Can you copy out the data exactly? Leave the images out.

[Raw data — start]

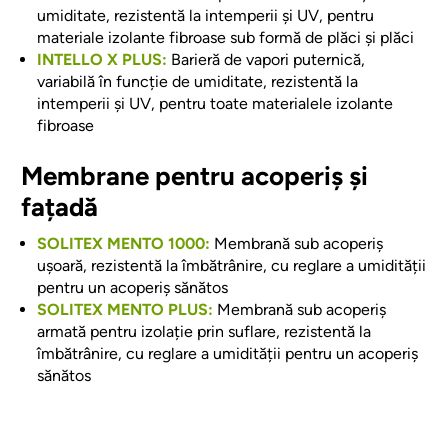
umiditate, rezistentă la intemperii și UV, pentru
materiale izolante fibroase sub formă de plăci și plăci
INTELLO X PLUS:
Barieră de vapori puternică,
variabilă în funcție de umiditate, rezistentă la
intemperii și UV, pentru toate materialele izolante
fibroase
Membrane pentru acoperiș și
fațadă
SOLITEX MENTO 1000:
Membrană sub acoperiș
ușoară, rezistentă la îmbătrânire, cu reglare a umidității
pentru un acoperiș sănătos
SOLITEX MENTO PLUS:
Membrană sub acoperiș
armată pentru izolație prin suflare, rezistentă la
îmbătrânire, cu reglare a umidității pentru un acoperiș
sănătos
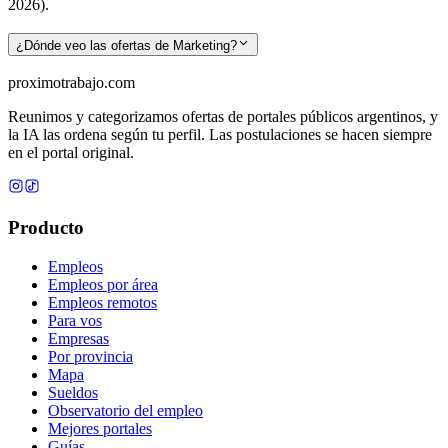
2026).
¿Dónde veo las ofertas de Marketing?
proximotrabajo
.com
Reunimos y categorizamos ofertas de portales públicos argentinos, y
la IA las ordena según tu perfil. Las postulaciones se hacen siempre
en el portal original.
Producto
Empleos
Empleos por área
Empleos remotos
Para vos
Empresas
Por provincia
Mapa
Sueldos
Observatorio del empleo
Mejores portales
Guías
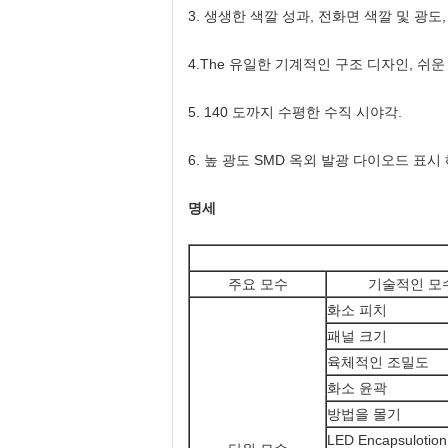
3. 생생한 색깔 성과, 전화면 색깔 및 광
4.The 유일한 기계적인 구조 디자인, 쉬
5. 140 도까지 수평한 수직 시야각.
6. 높 광도 SMD 옥외 발광 다이오드 표시 해
명세
주요 모수
기술적인 모
화소 피치
패널 크기
육체적인 조밀도
화소 윤곽
방법을 몰기
LED Encapsulotion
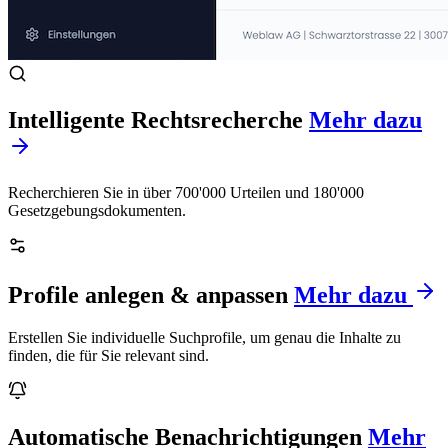
Intelligente Rechtsrecherche
Mehr dazu
Recherchieren Sie in über 700'000 Urteilen und 180'000
Gesetzgebungsdokumenten.
Profile anlegen & anpassen
Mehr dazu
Erstellen Sie individuelle Suchprofile, um genau die Inhalte zu
finden, die für Sie relevant sind.
Automatische Benachrichtigungen
Mehr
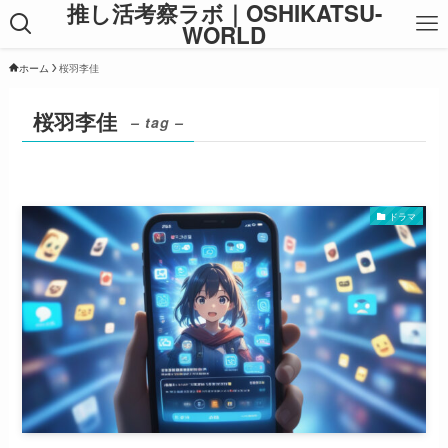
推し活考察ラボ｜OSHIKATSU-
WORLD
ホーム
桜羽李佳
桜羽李佳
– tag –
ドラマ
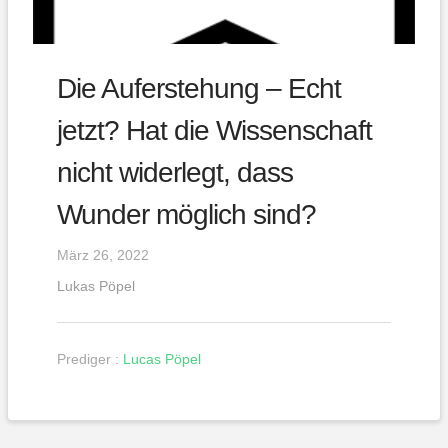
Die Auferstehung – Echt
jetzt? Hat die Wissenschaft
nicht widerlegt, dass
Wunder möglich sind?
März 26, 2022
Lukas Pöpel
Prediger :
Lucas Pöpel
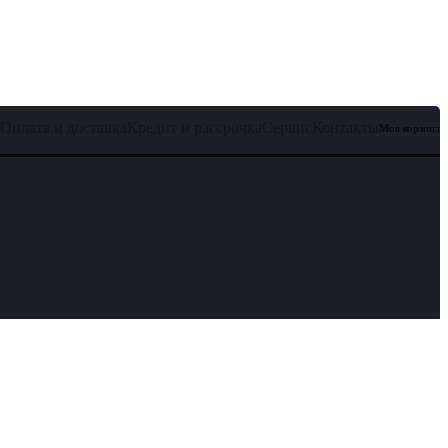
Оплата и доставка
Кредит и рассрочка
Сервис
Контакты
Моя корзина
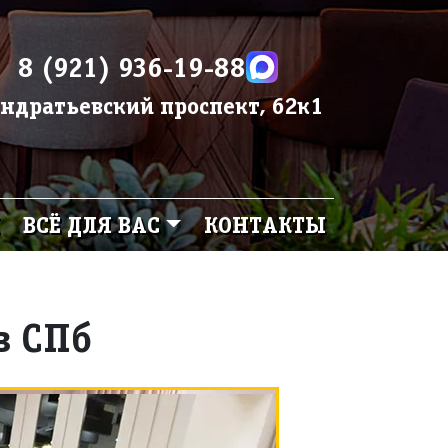
8 (921) 936-19-88
ндратьевский проспект, 62к1
ВСЁ ДЛЯ ВАС
КОНТАКТЫ
в СПб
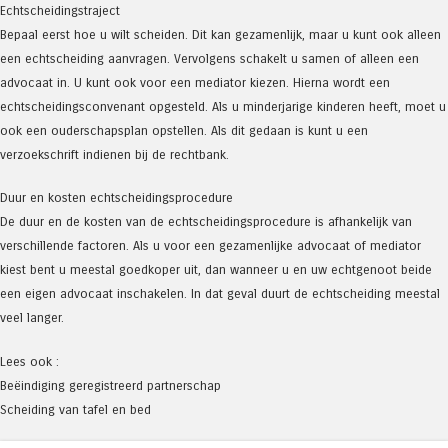
Echtscheidingstraject
Bepaal eerst hoe u wilt scheiden. Dit kan gezamenlijk, maar u kunt ook alleen
een echtscheiding aanvragen. Vervolgens schakelt u samen of alleen een
advocaat in. U kunt ook voor een mediator kiezen. Hierna wordt een
echtscheidingsconvenant opgesteld. Als u minderjarige kinderen heeft, moet u
ook een ouderschapsplan opstellen. Als dit gedaan is kunt u een
verzoekschrift indienen bij de rechtbank.
Duur en kosten echtscheidingsprocedure
De duur en de kosten van de echtscheidingsprocedure is afhankelijk van
verschillende factoren. Als u voor een gezamenlijke advocaat of mediator
kiest bent u meestal goedkoper uit, dan wanneer u en uw echtgenoot beide
een eigen advocaat inschakelen. In dat geval duurt de echtscheiding meestal
veel langer.
Lees ook :
Beëindiging geregistreerd partnerschap
Scheiding van tafel en bed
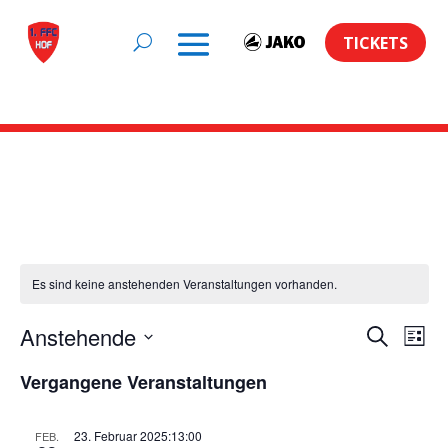
TICKETS
Vorbereitung
Es sind keine anstehenden Veranstaltungen vorhanden.
Veran
Ve
Anstehende
Suche
Liste
An
Suche
Datum
Na
Vergangene Veranstaltungen
und
wählen.
Ansic
23. Februar 2025:13:00
FEB.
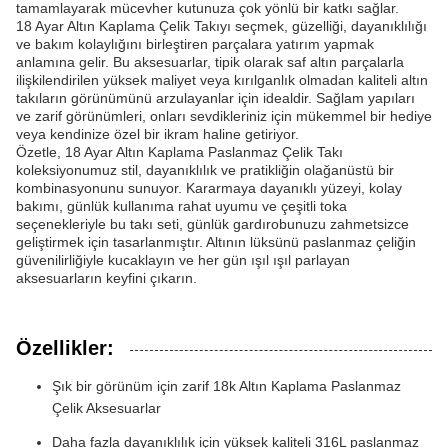
tamamlayarak mücevher kutunuza çok yönlü bir katkı sağlar.
18 Ayar Altın Kaplama Çelik Takıyı seçmek, güzelliği, dayanıklılığı
ve bakım kolaylığını birleştiren parçalara yatırım yapmak
anlamına gelir. Bu aksesuarlar, tipik olarak saf altın parçalarla
ilişkilendirilen yüksek maliyet veya kırılganlık olmadan kaliteli altın
takıların görünümünü arzulayanlar için idealdir. Sağlam yapıları
ve zarif görünümleri, onları sevdikleriniz için mükemmel bir hediye
veya kendinize özel bir ikram haline getiriyor.
Özetle, 18 Ayar Altın Kaplama Paslanmaz Çelik Takı
koleksiyonumuz stil, dayanıklılık ve pratikliğin olağanüstü bir
kombinasyonunu sunuyor. Kararmaya dayanıklı yüzeyi, kolay
bakımı, günlük kullanıma rahat uyumu ve çeşitli toka
seçenekleriyle bu takı seti, günlük gardırobunuzu zahmetsizce
geliştirmek için tasarlanmıştır. Altının lüksünü paslanmaz çeliğin
güvenilirliğiyle kucaklayın ve her gün ışıl ışıl parlayan
aksesuarların keyfini çıkarın.
Özellikler:
Şık bir görünüm için zarif 18k Altın Kaplama Paslanmaz
Çelik Aksesuarlar
Daha fazla dayanıklılık için yüksek kaliteli 316L paslanmaz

[Raw data — finish]

* Written solution *
umiditate, rezistentă la intemperii și UV, pentru
materiale izolante fibroase sub formă de plăci și plăci
INTELLO X PLUS:
Barieră de vapori puternică,
variabilă în funcție de umiditate, rezistentă la
intemperii și UV, pentru toate materialele izolante
fibroase
Membrane pentru acoperiș și
fațadă
SOLITEX MENTO 1000:
Membrană sub acoperiș
ușoară, rezistentă la îmbătrânire, cu reglare a umidității
pentru un acoperiș sănătos
SOLITEX MENTO PLUS:
Membrană sub acoperiș
armată pentru izolație prin suflare, rezistentă la
îmbătrânire, cu reglare a umidității pentru un acoperiș
sănătos
2026).
¿Dónde veo las ofertas de Marketing?
proximotrabajo
.com
Reunimos y categorizamos ofertas de portales públicos argentinos, y
la IA las ordena según tu perfil. Las postulaciones se hacen siempre
en el portal original.
Producto
Empleos
Empleos por área
Empleos remotos
Para vos
Empresas
Por provincia
Mapa
Sueldos
Observatorio del empleo
Mejores portales
Guías
3. 생생한 색깔 성과, 전화면 색깔 및 광
4.The 유일한 기계적인 구조 디자인, 쉬
5. 140 도까지 수평한 수직 시야각.
6. 높 광도 SMD 옥외 발광 다이오드 표시 해
명세
주요 모수
기술적인 모
화소 피치
패널 크기
육체적인 조밀도
화소 윤곽
방법을 몰기
LED Encapsulotion
Intelligente Rechtsrecherche
Mehr dazu
Recherchieren Sie in über 700'000 Urteilen und 180'000
Gesetzgebungsdokumenten.
Profile anlegen & anpassen
Mehr dazu
Erstellen Sie individuelle Suchprofile, um genau die Inhalte zu
finden, die für Sie relevant sind.
Automatische Benachrichtigungen
Mehr
推し活考察ラボ｜OSHIKATSU-
WORLD
ホーム
桜羽李佳
桜羽李佳
– tag –
ドラマ
Die Auferstehung – Echt
jetzt? Hat die Wissenschaft
nicht widerlegt, dass
Wunder möglich sind?
März 26, 2022
Lukas Pöpel
Prediger :
Lucas Pöpel
Оплата и доставка
Кредит и рассрочка
Сервис
Контакты
Моя корзина
8 (921) 936-19-88
ндратьевский проспект, 62к1
ВСЁ ДЛЯ ВАС
КОНТАКТЫ
в СПб
Echtscheidingstraject
Bepaal eerst hoe u wilt scheiden. Dit kan gezamenlijk, maar u kunt ook alleen
een echtscheiding aanvragen. Vervolgens schakelt u samen of alleen een
advocaat in. U kunt ook voor een mediator kiezen. Hierna wordt een
echtscheidingsconvenant opgesteld. Als u minderjarige kinderen heeft, moet u
ook een ouderschapsplan opstellen. Als dit gedaan is kunt u een
verzoekschrift indienen bij de rechtbank.
Duur en kosten echtscheidingsprocedure
De duur en de kosten van de echtscheidingsprocedure is afhankelijk van
verschillende factoren. Als u voor een gezamenlijke advocaat of mediator
kiest bent u meestal goedkoper uit, dan wanneer u en uw echtgenoot beide
een eigen advocaat inschakelen. In dat geval duurt de echtscheiding meestal
veel langer.
Lees ook :
Beëindiging geregistreerd partnerschap
Scheiding van tafel en bed
TICKETS
Vorbereitung
Es sind keine anstehenden Veranstaltungen vorhanden.
Veran
Ve
Anstehende
Suche
Liste
An
Suche
Datum
Na
Vergangene Veranstaltungen
und
wählen.
Ansic
23. Februar 2025:13:00
FEB.
tamamlayarak mücevher kutunuza çok yönlü bir katkı sağlar.
18 Ayar Altın Kaplama Çelik Takıyı seçmek, güzelliği, dayanıklılığı
ve bakım kolaylığını birleştiren parçalara yatırım yapmak
anlamına gelir. Bu aksesuarlar, tipik olarak saf altın parçalarla
ilişkilendirilen yüksek maliyet veya kırılganlık olmadan kaliteli altın
takıların görünümünü arzulayanlar için idealdir. Sağlam yapıları
ve zarif görünümleri, onları sevdikleriniz için mükemmel bir hediye
veya kendinize özel bir ikram haline getiriyor.
Özetle, 18 Ayar Altın Kaplama Paslanmaz Çelik Takı
koleksiyonumuz stil, dayanıklılık ve pratikliğin olağanüstü bir
kombinasyonunu sunuyor. Kararmaya dayanıklı yüzeyi, kolay
bakımı, günlük kullanıma rahat uyumu ve çeşitli toka
seçenekleriyle bu takı seti, günlük gardırobunuzu zahmetsizce
geliştirmek için tasarlanmıştır. Altının lüksünü paslanmaz çeliğin
güvenilirliğiyle kucaklayın ve her gün ışıl ışıl parlayan
aksesuarların keyfini çıkarın.
Özellikler:
Şık bir görünüm için zarif 18k Altın Kaplama Paslanmaz
Çelik Aksesuarlar
Daha fazla dayanıklılık için yüksek kaliteli 316L paslanmaz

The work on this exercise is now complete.